移動に行こう!
朝の労働を済ますと休む暇もなくその足で店を出るとそこには誰が…ロゼリアが用意していた馬車が目の前にあった。
でもそれはお父様やお母様が移動の時に使う誰が見ても王族専用のではなくこじんまりとした民衆の皆さんがよく使う一般的なものだった。
「すいません、防犯的都合上普段使っている馬車は使えないもので。
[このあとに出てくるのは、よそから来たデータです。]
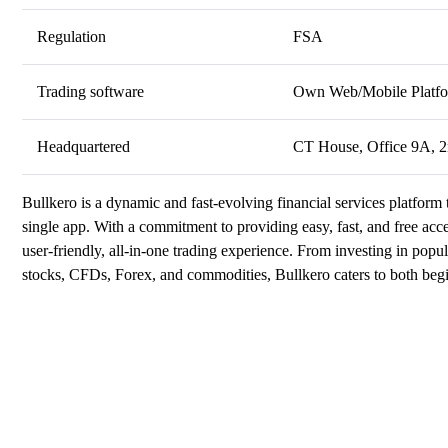
Regulation
FSA
Trading software
Own Web/Mobile Platf
Headquartered
CT House, Office 9A, 2n
Bullkero is a dynamic and fast-evolving financial services platform 
single app. With a commitment to providing easy, fast, and free acc
user-friendly, all-in-one trading experience. From investing in popu
stocks, CFDs, Forex, and commodities, Bullkero caters to both begi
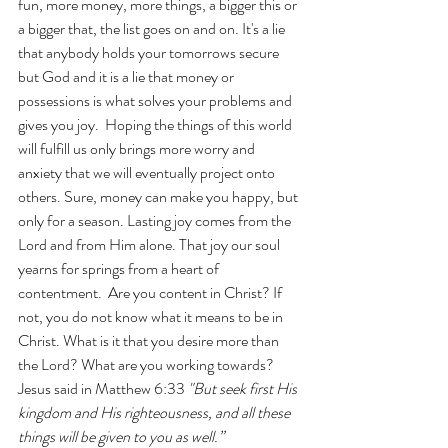
fun, more money, more things, a bigger this or 
a bigger that, the list goes on and on. It's a lie 
that anybody holds your tomorrows secure 
but God and it is a lie that money or 
possessions is what solves your problems and 
gives you joy.  Hoping the things of this world 
will fulfill us only brings more worry and 
anxiety that we will eventually project onto 
others. Sure, money can make you happy, but 
only for a season. Lasting joy comes from the 
Lord and from Him alone. That joy our soul 
yearns for springs from a heart of 
contentment.  Are you content in Christ? If 
not, you do not know what it means to be in 
Christ. What is it that you desire more than 
the Lord? What are you working towards?  
Jesus said in Matthew 6:33 
"But seek first His 
kingdom and His righteousness, and all these 
things will be given to you as well.” 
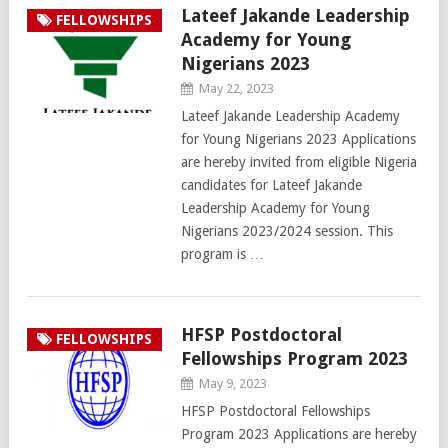
Lateef Jakande Leadership
FELLOWSHIPS
Academy for Young
Nigerians 2023
May 22, 2023
Lateef Jakande Leadership Academy
for Young Nigerians 2023 Applications
are hereby invited from eligible Nigeria
candidates for Lateef Jakande
Leadership Academy for Young
Nigerians 2023/2024 session. This
program is …
HFSP Postdoctoral
FELLOWSHIPS
Fellowships Program 2023
May 9, 2023
HFSP Postdoctoral Fellowships
Program 2023 Applications are hereby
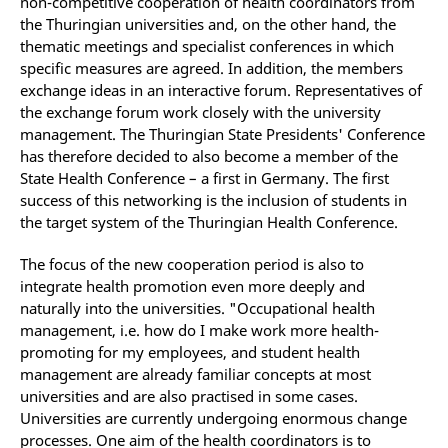
non-competitive cooperation of health coordinators from
the Thuringian universities and, on the other hand, the
thematic meetings and specialist conferences in which
specific measures are agreed. In addition, the members
exchange ideas in an interactive forum. Representatives of
the exchange forum work closely with the university
management. The Thuringian State Presidents' Conference
has therefore decided to also become a member of the
State Health Conference – a first in Germany. The first
success of this networking is the inclusion of students in
the target system of the Thuringian Health Conference.
The focus of the new cooperation period is also to
integrate health promotion even more deeply and
naturally into the universities. "Occupational health
management, i.e. how do I make work more health-
promoting for my employees, and student health
management are already familiar concepts at most
universities and are also practised in some cases.
Universities are currently undergoing enormous change
processes. One aim of the health coordinators is to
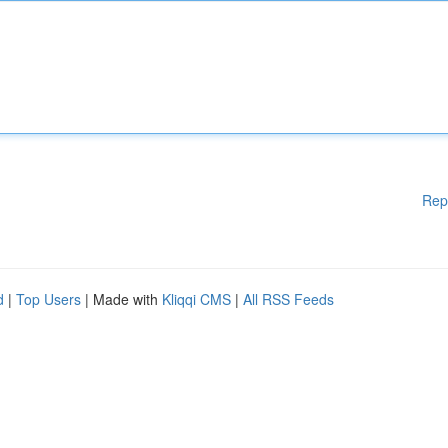
Rep
d
|
Top Users
| Made with
Kliqqi CMS
|
All RSS Feeds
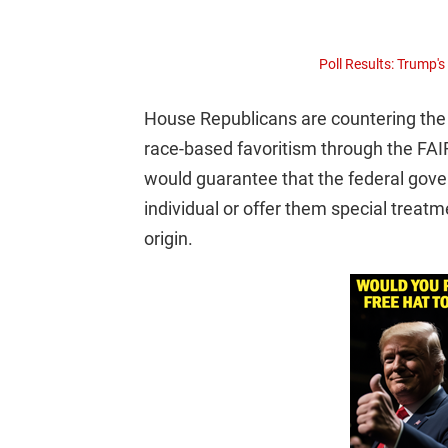
Poll Results: Trump'
House Republicans are countering the 
race-based favoritism through the FAIR
would guarantee that the federal gove
individual or offer them special treatme
origin.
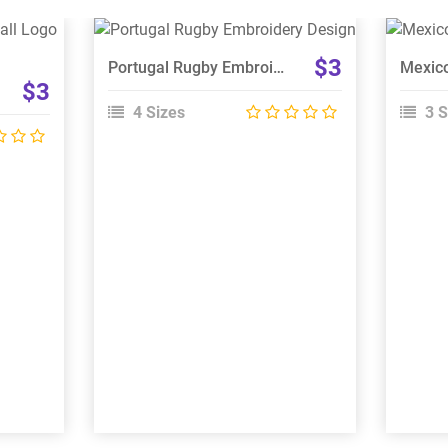
View Details
$3
Portugal Rugby Embroidery Design
Choose Size
$3
4 Sizes
3 S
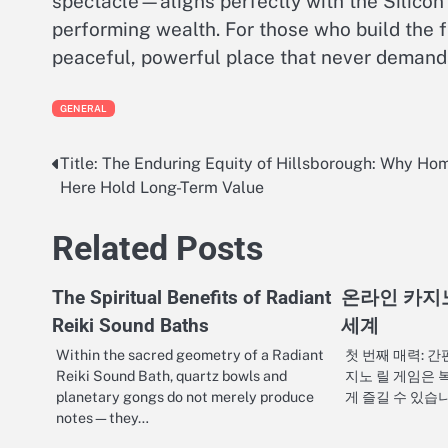
spectacle—aligns perfectly with the Silicon
performing wealth. For those who build the f
peaceful, powerful place that never demand
GENERAL
Title: The Enduring Equity of Hillsborough: Why Ho
Post
Here Hold Long-Term Value
navigation
Related Posts
The Spiritual Benefits of Radiant
온라인 카지
Reiki Sound Baths
세계
Within the sacred geometry of a Radiant
첫 번째 매력: 
Reiki Sound Bath, quartz bowls and
지노 릴 게임은 
planetary gongs do not merely produce
게 즐길 수 있습
notes—they…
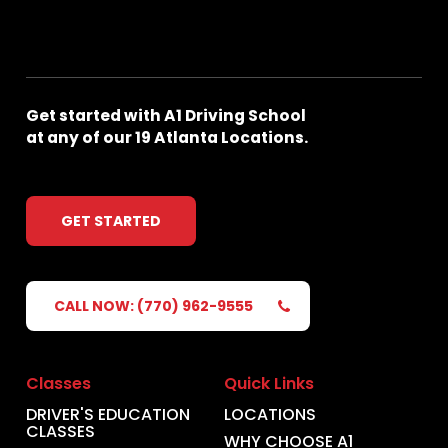
Get
started
with
A1
Driving
School
at
any
of
our
19
Atlanta
Locations.
GET STARTED
CALL NOW: (770) 962-9555
Classes
Quick Links
DRIVER'S EDUCATION
LOCATIONS
CLASSES
WHY CHOOSE A1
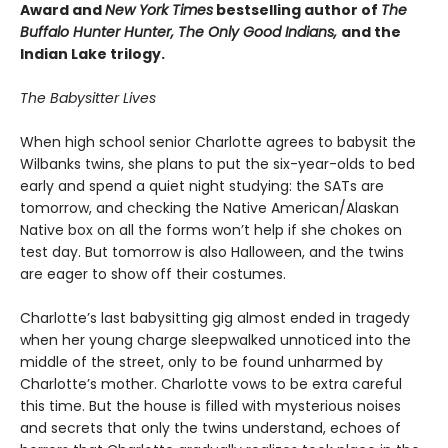
Award and
New York Times
bestselling author of
The
Buffalo Hunter Hunter, The Only Good Indians,
and the
Indian Lake trilogy.
The Babysitter Lives
When high school senior Charlotte agrees to babysit the
Wilbanks twins, she plans to put the six-year-olds to bed
early and spend a quiet night studying: the SATs are
tomorrow, and checking the Native American/Alaskan
Native box on all the forms won’t help if she chokes on
test day. But tomorrow is also Halloween, and the twins
are eager to show off their costumes.
Charlotte’s last babysitting gig almost ended in tragedy
when her young charge sleepwalked unnoticed into the
middle of the street, only to be found unharmed by
Charlotte’s mother. Charlotte vows to be extra careful
this time. But the house is filled with mysterious noises
and secrets that only the twins understand, echoes of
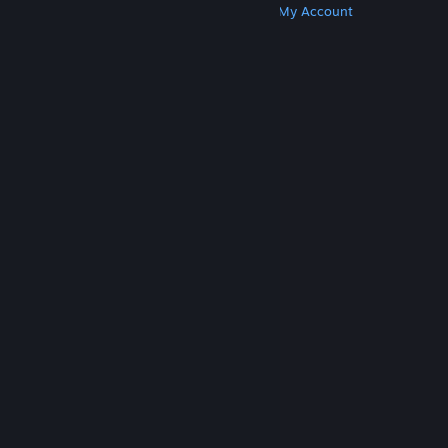
Get Steam
Get Mobile Apps
Get Support
My Account
© Valve Corporation. All rights reserved. All
trademarks are property of their respective owners
in the US and other countries.
Privacy Policy
|
Legal
|
Accessibility
|
Steam Subscriber Agreement
|
Refunds
|
Cookies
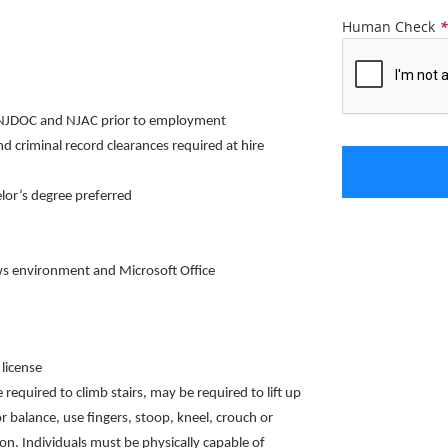
Human Check
y NJDOC and NJAC prior to employment
criminal record clearances required at hire
lor’s degree preferred
ows environment and Microsoft Office
 license
 required to climb stairs, may be required to lift up
r balance, use fingers, stoop, kneel, crouch or
sion. Individuals must be physically capable of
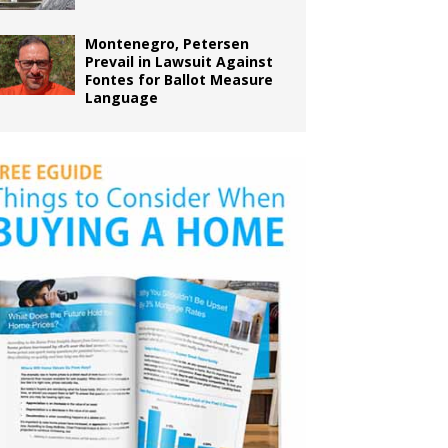
Montenegro, Petersen
Prevail in Lawsuit Against
Fontes for Ballot Measure
Language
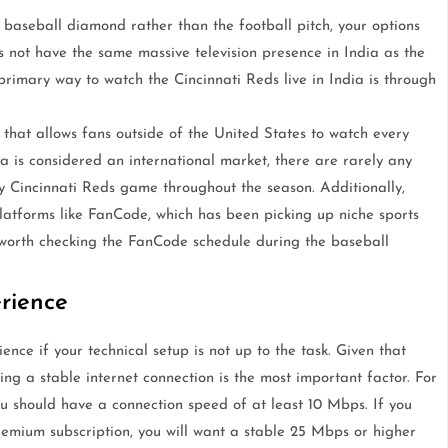
 baseball diamond rather than the football pitch, your options
s not have the same massive television presence in India as the
 primary way to watch the Cincinnati Reds live in India is through
that allows fans outside of the United States to watch every
 is considered an international market, there are rarely any
y Cincinnati Reds game throughout the season. Additionally,
tforms like FanCode, which has been picking up niche sports
ys worth checking the FanCode schedule during the baseball
rience
nce if your technical setup is not up to the task. Given that
ng a stable internet connection is the most important factor. For
ou should have a connection speed of at least 10 Mbps. If you
remium subscription, you will want a stable 25 Mbps or higher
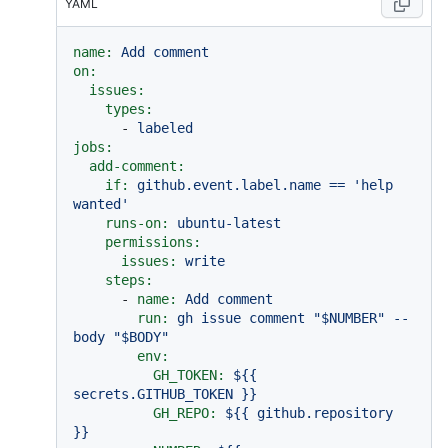
YAML
name:
Add
comment
on:
issues:
types:
-
labeled
jobs:
add-comment:
if:
github.event.label.name
==
'help 
wanted'
runs-on:
ubuntu-latest
permissions:
issues:
write
steps:
-
name:
Add
comment
run:
gh
issue
comment
"$NUMBER"
--
body
"$BODY"
env:
GH_TOKEN:
${{
secrets.GITHUB_TOKEN
}}
GH_REPO:
${{
github.repository
}}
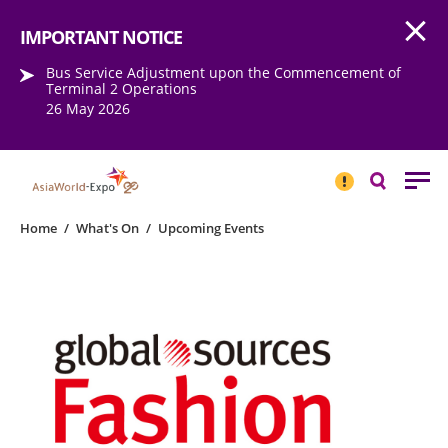
Open
Step into the world of EXPOtainment
IMPORTANT NOTICE
Bus Service Adjustment upon the Commencement of
Terminal 2 Operations
26 May 2026
IMPORTANT
NOTICE
Search
Home
/
What's On
/
Upcoming Events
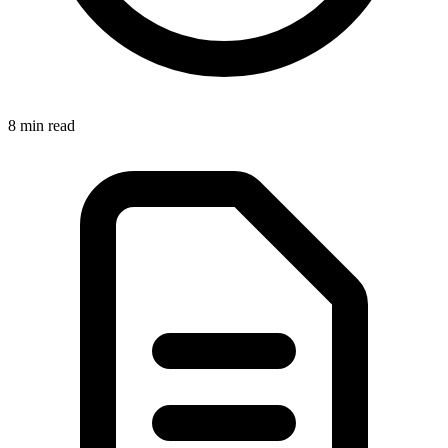
8 min
read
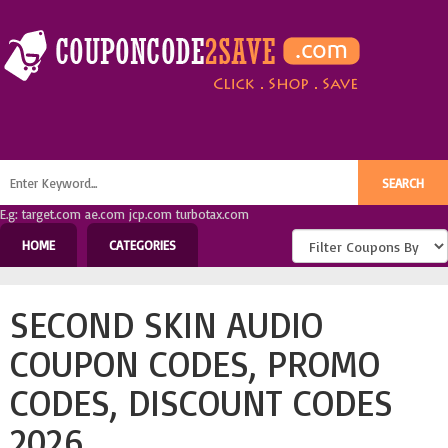
E.g: target.com ae.com jcp.com turbotax.com
HOME
CATEGORIES
SECOND SKIN AUDIO
COUPON CODES, PROMO
CODES, DISCOUNT CODES
2026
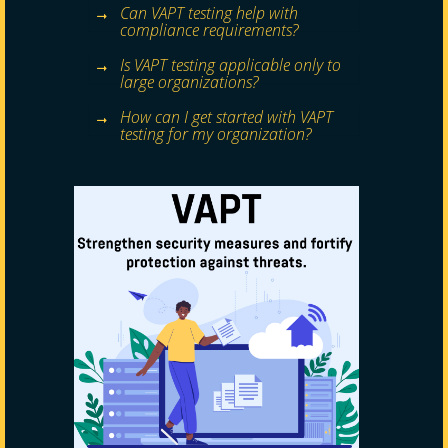
Can VAPT testing help with
compliance requirements?
Is VAPT testing applicable only to
large organizations?
How can I get started with VAPT
testing for my organization?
」
「木を隠すには森の中、人を隠すには人混みの中、でしょ?」
「言ってる意味が分かりませんがまあそう言うことにしときましょう。」
「別にそれは全然いいんだけど、むしろ私あんなピカピカで豪勢なやつは苦手だからむしろ有難いよ。で、誰が運転するの?どこにも騎手がいないようだけど。」
周りを見渡してもここにいるのは私、ロゼリア、マリアだけ。
遠くを見てもまだ朝早いので誰も外に出ていない。朝日と涼しい風が吹いているだけだ。
私はマリアの方を向くと彼女は手振り身振りで全力で違うことをアピールする。
「違う違うアリスちゃん!私はただの田舎町の服屋だよ!」
それじゃあ…とロゼリアのほうに視線を向けると深々とお辞儀をして彼女は言った。
「私です、当たり前じゃないですか。」
ロゼリアが運転する馬車に揺られ直ぐにシュリガレの街を抜け周りには木々しかない一本道に入る。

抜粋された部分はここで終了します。